Serious cyclists love to spend money on equipment, and the market is often
designed around forced obsolescence. While there are stories of cyclists doing
great things on sub-standard equipment, the "marginal gains" that top-flight
gear provide make it difficult for the cyclist with just average or below-
average equipment to do well.

I am, of course, talking about competition here--plenty of long distance
cyclists (randonneurs) ride 1600km on "sub-standard" equipment. Just browse a
gallery of the Paris-Brest-Paris brevet to see.

------
mtw
It might be anecdotal, but I run and bike because I've never been good in most
popular team sports, such as basketball, soccer etc. On the other hand,
running, biking or swimming do not require social skills, dexterity or other
skills associated with the more popular spots. As long as you know how to run,
it's just a matter of stubbornness/discipline. Plus running is a blessing for
those who prefer peaceful activities. You get to run alone in the woods.

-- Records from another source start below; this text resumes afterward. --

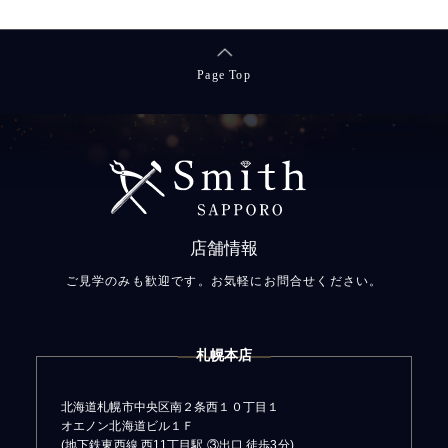
Page Top
店舗情報
ご見学のみも歓迎です。お気軽にお問合せください。
札幌本店
北海道札幌市中央区南２条西１０丁目１
オエノン北海道ビル１Ｆ
(地下鉄東西線 西11丁目駅 ③出口 徒歩3分)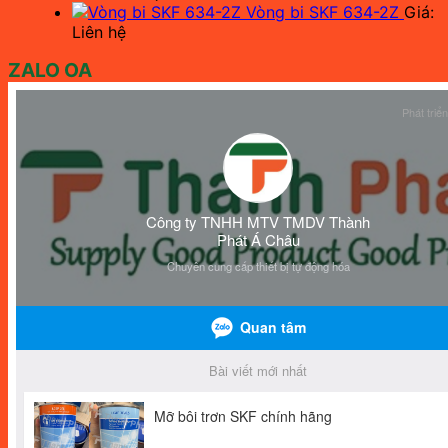
Vòng bi SKF 634-2Z
Giá:
Liên hệ
ZALO OA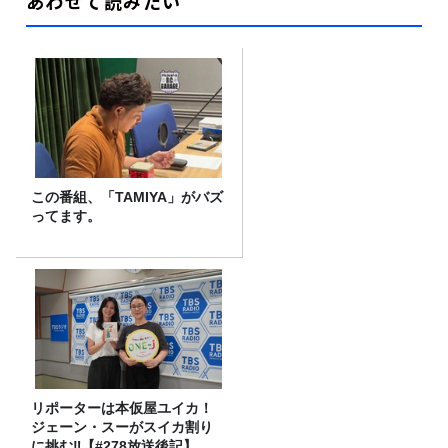
あわせて読みたい
この番組、「TAMIYA」がバズ
ってます。
リポーターは本仮屋ユイカ！
ジェーン・スーがスイカ割り
に挑む‼【#278放送後記】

Friends who are programmers or who have white-collar jobs are in similar cases
(were good/great in school but were last in sports classes)

------
RPLong
This author began with a hypothesis, and then engaged in motivated reasoning
in order to confirm it.

All we need to do is look at who the best distance runners in the world are:
Kenyans, Ethiopians, Moroccans -- these are not people with above-average
annual incomes or large net worth. By deliberately excluding the entire
continent of Africa from the scope of analysis, the author talks himself into
a baseless and silly theory.

Endurance sports have always been sports of the people. Buy a pair of shoes or
swimming trunks, a cheap Walmart bicycle and join us.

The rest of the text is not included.